WORK INSTRUCTION: In the records that follow, find each line containing "Nero" and copy it.

[Data records]
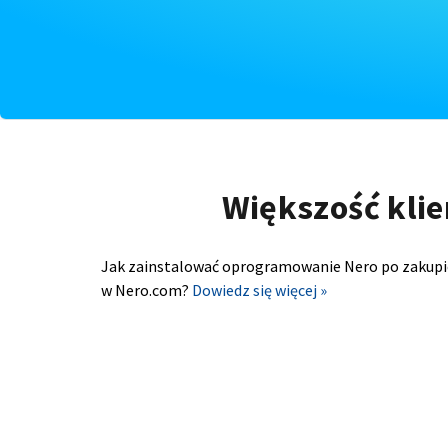
Większość klie
Jak zainstalować oprogramowanie Nero po zakupi
w Nero.com?
Dowiedz się więcej »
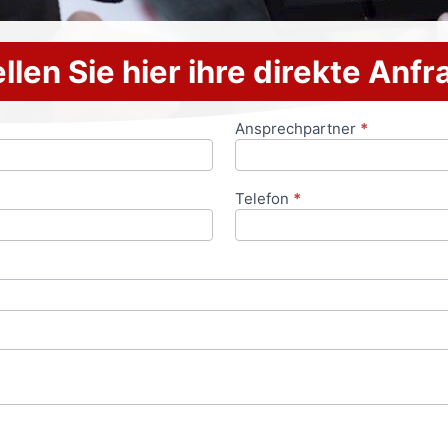
llen Sie hier ihre direkte Anf
Ansprechpartner
*
Telefon
*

WRITTEN ANSWER:
Jak zainstalować oprogramowanie Nero po zakupi
w Nero.com?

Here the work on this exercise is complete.